Wed 1 Dec 2010 In: International News View at Wayback

A Pentagon review has found repealing "don't ask, don't tell" is unlikely to hurt the effectiveness of troops engaged in combat. The risk of repeal of don't ask, don't tell to overall military effectiveness is low," the report says. "We conclude that while a repeal of DADT will likely in the short term bring out some limited and isolated disruption to unit cohesion and retention, we do not believe this disruption will be widespread or long-lasting, and can be adequately addressed. "Widespread attitude among a solid majority of service members is that repeal ... will not have a negative impact on their ability to conduct their military mission." The report is based on a survey of 115,000 service members and 44,266 spouses, includes interviews with former gay or lesbian service members, some of whom were discharged from the military under the "don't ask, don't tell" policy. Of those surveyed, 69 percent said they had served with a gay service member and 92 percent of those respondents said they were able to work together.
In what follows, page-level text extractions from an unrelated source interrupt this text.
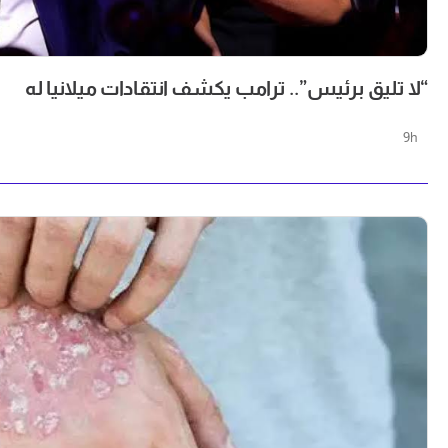
“لا تليق برئيس”.. ترامب يكشف انتقادات ميلانيا له
9h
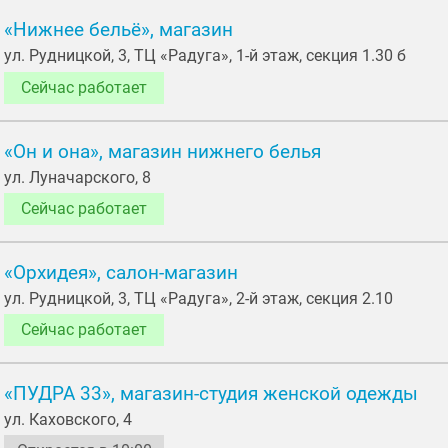
«Нижнее бельё», магазин
ул. Рудницкой, 3, ТЦ «Радуга», 1-й этаж, секция 1.30 б
Сейчас работает
«Он и она», магазин нижнего белья
ул. Луначарского, 8
Сейчас работает
«Орхидея», салон-магазин
ул. Рудницкой, 3, ТЦ «Радуга», 2-й этаж, секция 2.10
Сейчас работает
«ПУДРА 33», магазин-студия женской одежды
ул. Каховского, 4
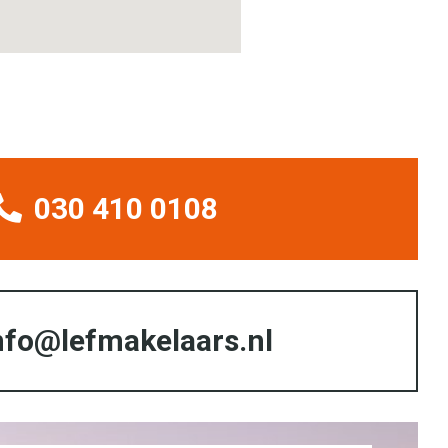
030 410 0108
nfo@lefmakelaars.nl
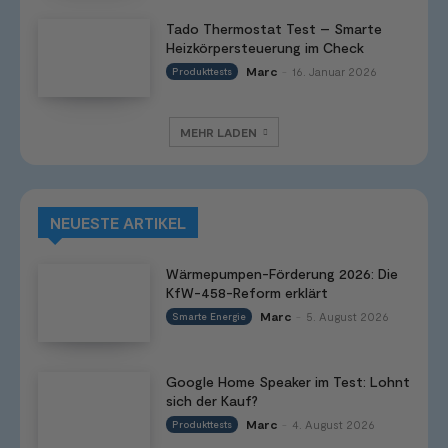
Tado Thermostat Test – Smarte
Heizkörpersteuerung im Check
Marc
16. Januar 2026
Produkttests
-
MEHR LADEN
NEUESTE ARTIKEL
Wärmepumpen-Förderung 2026: Die
KfW-458-Reform erklärt
Marc
5. August 2026
Smarte Energie
-
Google Home Speaker im Test: Lohnt
sich der Kauf?
Marc
4. August 2026
Produkttests
-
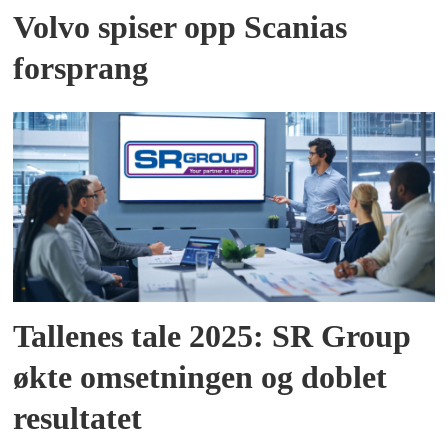
Volvo spiser opp Scanias
forsprang
Tallenes tale 2025: SR Group
økte omsetningen og doblet
resultatet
Fifty to 55 percent of those surveyed said the repeal won't have any effect, 15 to 20 percent said it would have a positive effect and 30 percent said the effect would be negative. "The reality is that there are gay men and lesbians already serving in today's US military and most service members recognize this," the report says. "Much of the concern about open service is driven by misperceptions and stereotypes about what it would mean." President Obama said the Pentagon review confirms the military is ready and able to end "don't ask don't tell". "This report also confirms that, by every measure—from unit cohesion to recruitment and retention to family readiness—we can transition to a new policy in a responsible manner that ensures our military strength and national security," he said in a statement. "As Commander in Chief, I have pledged to repeal the "don't ask, don't tell" law because it weakens our national security, diminishes our military readiness, and violates fundamental American principles of fairness and equality by preventing patriotic Americans who are gay from serving openly in our armed forces."